IntelliJ adding a namespace declaration for XForms

IntelliJ seems to be looking all your schemas, and picking the namespace of those that define an element with a matching name. When multiple namespaces could apply, IntelliJ will give you a choice. For instance in the example below I have a config element, which could either be the start of an XPL pipeline or a page flow controller document. Hence IntelliJ gives me the choice between the two:

IntelliJ adding a namespace declaration for XForms

Want to know more about IntelliJ? Download it, check out their blog, and if you are doing open source development you can even get a free license.

6/16/2006

XForms Tip: Differentiating Between Submit Errors

Filed under: General — Erik Bruchez @ 7:43 am



With XForms 1.0, it is not possible to differenciate between a submission error due to an invalid form (or with required-but-empty values) and a submission error due to, for example, a network issue, an HTTP 404 error response, etc.

XForms 1.1 is adding many submission-related improvements that will for example allow an XForms page to directly speak the Atom Publishing Protocol, a fully REST-based API.

We will talk more about this support in the future, but already a new event, xforms-submit-serialize allows you to determine at a high-level why a submission has failed. This event is fired just after the instance has passed validation and just before the instance data is serialized.

If you set a control flag upon receiving this event, you can determine, upon receiving an xforms-submit-error event, whether the instance has already passed validation or not. If it has not, the error is a validation error. If it has, then the error has occurred during serialization, actual submission, or as a result of processing the response. Here is how you set the status flag in an instance called submission-status:

<xforms:instance id="submission-status">
    <submission-status xmlns=""/>
</xforms:instance>
<xforms:submission ...>
    <xforms:setvalue ev:event="xforms-submit-serialize"
                     ref="instance('submission-status')">validated</xforms:setvalue>
</xforms:submission>

Now when a submission error occurs, you want to be able to display an appropriate message, here stored in an instance called message. You can do this using the XForms 1.1 conditional action feature by providing the if attribute on the xforms:setvalue action:

<xforms:action ev:event="xforms-submit-error">
    <xforms:setvalue if="not(instance('submission-status') = 'validated')"
      ref="instance('message')">Please check for errors in your form.</xforms:setvalue>
    <xforms:setvalue if="instance('submission-status') = 'validated'"
      ref="instance('message')">Please contact your system administrator.</xforms:setvalue>
    <xforms:setvalue ref="instance('submission-status')"/>
</xforms:action>

Note that XForms 1.1 is still a working draft and its content may change until it is an actual recommendation.

6/14/2006

How Browsers Have Been Saving Us from Incorrect Encodings

Filed under: General — Alessandro Vernet @ 6:35 pm

Windows 1252 code pageErik had an entry just a few days ago about Unicode, and we’ll be now looking at two encodings: ISO-8859-1 and windows-1252. It is not that character encoding is the most exciting thing around, but it is one we need to get right.
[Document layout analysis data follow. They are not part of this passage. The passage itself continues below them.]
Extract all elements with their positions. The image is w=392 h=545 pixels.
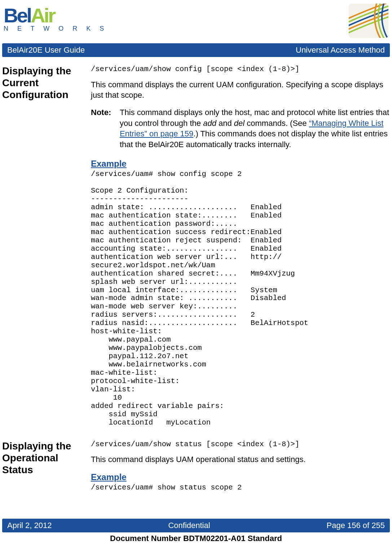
note-block: Note: This command displays only the hos… [91, 107, 390, 150]
note-body: This command displays only the host, mac… [120, 107, 390, 150]
footer-date: April 2, 2012 [7, 521, 52, 530]
section-heading-config: Displaying the Current Configuration [2, 64, 89, 439]
footer-page: Page 156 of 255 [327, 521, 385, 530]
example-output-status: /services/uam# show status scope 2 [91, 484, 390, 492]
description-status: This command displays UAM operational st… [91, 454, 390, 465]
example-output-config: /services/uam# show config scope 2 Scope… [91, 170, 390, 427]
command-syntax-config: /services/uam/show config [scope <index … [91, 64, 390, 74]
document-number: Document Number BDTM02201-A01 Standard [0, 534, 392, 543]
belair-logo: BelAir N E T W O R K S [4, 4, 107, 32]
title-bar: BelAir20E User Guide Universal Access Me… [2, 43, 390, 57]
example-heading-config: Example [91, 158, 390, 170]
logo-brand-first: Bel [4, 4, 31, 27]
description-config: This command displays the current UAM co… [91, 79, 390, 101]
example-heading-status: Example [91, 471, 390, 483]
logo-brand-second: Air [31, 4, 54, 27]
footer-bar: April 2, 2012 Confidential Page 156 of 2… [2, 519, 390, 532]
note-label: Note: [91, 107, 120, 150]
command-syntax-status: /services/uam/show status [scope <index … [91, 439, 390, 449]
section-heading-status: Displaying the Operational Status [2, 439, 89, 505]
footer-confidential: Confidential [168, 521, 210, 530]
header-logo-row: BelAir N E T W O R K S [0, 0, 392, 43]
guide-title: BelAir20E User Guide [7, 45, 85, 55]
logo-subtitle: N E T W O R K S [4, 25, 107, 32]
chapter-title: Universal Access Method [296, 45, 385, 55]
swirl-icon [349, 4, 388, 39]
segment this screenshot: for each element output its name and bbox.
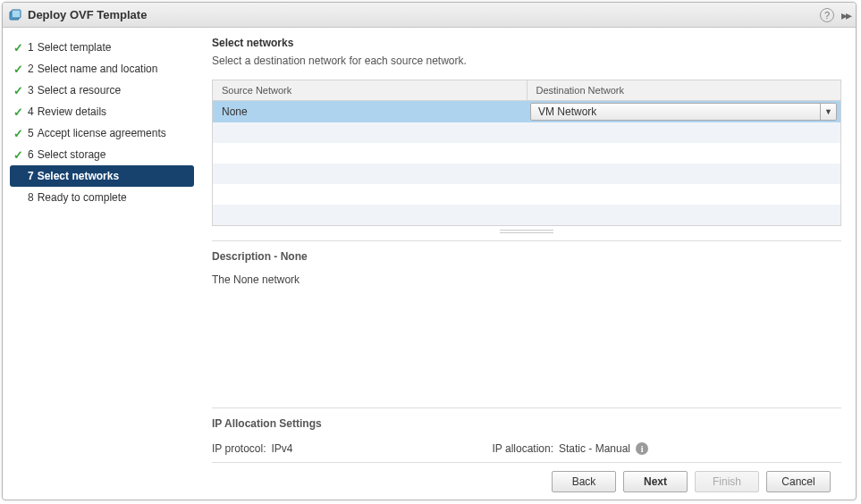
table-row bbox=[213, 184, 840, 205]
dialog-body: ✓ 1 Select template ✓ 2 Select name and … bbox=[3, 28, 856, 500]
check-icon: ✓ bbox=[13, 105, 28, 119]
titlebar: Deploy OVF Template ? ▸▸ bbox=[3, 3, 856, 28]
step-label: Ready to complete bbox=[38, 191, 127, 204]
table-row bbox=[213, 205, 840, 225]
table-row[interactable]: None VM Network ▼ bbox=[213, 101, 840, 123]
check-icon: ✓ bbox=[13, 84, 28, 97]
check-icon: ✓ bbox=[13, 127, 28, 140]
svg-rect-1 bbox=[12, 10, 21, 18]
step-label: Select name and location bbox=[38, 63, 158, 75]
ip-allocation-label: IP allocation: bbox=[493, 442, 554, 455]
description-body: The None network bbox=[212, 273, 841, 286]
step-select-networks[interactable]: ✓ 7 Select networks bbox=[10, 165, 194, 187]
ovf-icon bbox=[8, 8, 22, 22]
info-icon[interactable]: i bbox=[636, 442, 648, 455]
step-label: Accept license agreements bbox=[38, 127, 166, 139]
help-icon[interactable]: ? bbox=[820, 8, 834, 22]
network-table: Source Network Destination Network None … bbox=[212, 80, 841, 226]
step-select-name-location[interactable]: ✓ 2 Select name and location bbox=[10, 58, 194, 80]
ip-protocol-value: IPv4 bbox=[271, 442, 292, 455]
description-section: Description - None The None network bbox=[212, 240, 841, 286]
cancel-button[interactable]: Cancel bbox=[766, 471, 831, 492]
step-accept-license[interactable]: ✓ 5 Accept license agreements bbox=[10, 122, 194, 144]
next-button[interactable]: Next bbox=[623, 471, 688, 492]
ip-allocation-section: IP Allocation Settings IP protocol: IPv4… bbox=[212, 407, 841, 462]
col-source-network[interactable]: Source Network bbox=[213, 80, 527, 101]
ip-protocol-label: IP protocol: bbox=[212, 442, 266, 455]
check-icon: ✓ bbox=[13, 41, 28, 55]
step-label: Review details bbox=[38, 105, 106, 118]
table-row bbox=[213, 164, 840, 184]
deploy-ovf-dialog: Deploy OVF Template ? ▸▸ ✓ 1 Select temp… bbox=[2, 2, 857, 500]
description-heading: Description - None bbox=[212, 250, 841, 263]
step-select-template[interactable]: ✓ 1 Select template bbox=[10, 37, 194, 58]
ip-allocation-value: Static - Manual bbox=[559, 442, 630, 455]
ip-allocation-heading: IP Allocation Settings bbox=[212, 417, 841, 430]
check-icon: ✓ bbox=[13, 148, 28, 162]
col-destination-network[interactable]: Destination Network bbox=[527, 80, 840, 101]
table-row bbox=[213, 143, 840, 164]
step-label: Select networks bbox=[38, 170, 119, 182]
window-title: Deploy OVF Template bbox=[28, 8, 820, 21]
destination-network-select[interactable]: VM Network ▼ bbox=[530, 103, 837, 121]
step-label: Select storage bbox=[38, 148, 106, 161]
step-ready-complete: 8 Ready to complete bbox=[10, 187, 194, 208]
step-label: Select template bbox=[38, 41, 112, 54]
page-subtitle: Select a destination network for each so… bbox=[212, 55, 841, 67]
wizard-sidebar: ✓ 1 Select template ✓ 2 Select name and … bbox=[3, 28, 198, 500]
wizard-footer: Back Next Finish Cancel bbox=[212, 462, 841, 500]
finish-button: Finish bbox=[695, 471, 759, 492]
step-select-resource[interactable]: ✓ 3 Select a resource bbox=[10, 80, 194, 101]
step-label: Select a resource bbox=[38, 84, 121, 97]
source-network-cell: None bbox=[213, 103, 527, 121]
splitter-handle[interactable] bbox=[212, 228, 841, 235]
expand-icon[interactable]: ▸▸ bbox=[841, 8, 850, 22]
chevron-down-icon: ▼ bbox=[820, 104, 836, 120]
check-icon: ✓ bbox=[13, 63, 28, 76]
step-select-storage[interactable]: ✓ 6 Select storage bbox=[10, 144, 194, 165]
wizard-main-panel: Select networks Select a destination net… bbox=[198, 28, 856, 500]
table-row bbox=[213, 122, 840, 143]
step-review-details[interactable]: ✓ 4 Review details bbox=[10, 101, 194, 122]
page-heading: Select networks bbox=[212, 37, 841, 49]
back-button[interactable]: Back bbox=[552, 471, 616, 492]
ISO-8859-1, also called Latin 1, is the default encoding on most UNIX operating systems. The default encoding on Windows is not ISO-8859-1, but Windows-1252. The Windows encoding is a superset of ISO-8859-1 and only differs by using printable characters instead of control characters in the 0×80 to 0×9F range. Some relatively common characters, like the euro sign (€) and trade mark sign (™) are mapped to character in this range (shown in yellow in the image here).

It is very common for people to mistakenly specify that the encoding for a document is ISO-8859-1, while in fact the encoding is windows-1252. So what happens with all those documents incorrectly marked as ISO-8859-1? Are they rendered incorrectly? Well, no, in most cases they are rendered correctly, as if the windows-1252 encoding had been specified. The reason is that the control characters of ISO-8859-1 that map to printable characters in windows-1252 are not valid in HTML. So when those appear in an ISO-8859-1 document, the browser could either decide to consider the whole document invalid, or show the corresponding printable character from windows-1252. Most browsers go with this second options.

It looks like in quite a few cases our browsers have been saving us, maybe without us even knowing about it.

6/13/2006

FireBug: A Must-Have Firefox Extension for Web Developers

Filed under: General — Alessandro Vernet @ 2:17 pm

FireBug DebuggerIt looks like software developers in particular love to hate software, any software. Well, almost any: FireBug seems to be loved by everyone.

FireBug is an extension to Firefox that among other things let you explore the DOM of a web page, monitor Ajax requests, evaluate JavaScript expressions, and see all kind of errors and warning related to the page. And people have been describing FireBug as “an absolute godsend”, the “greatest web developer extension out there”, an “awesome”, “phenomenal”, and “absolutely, completely brilliant” extension.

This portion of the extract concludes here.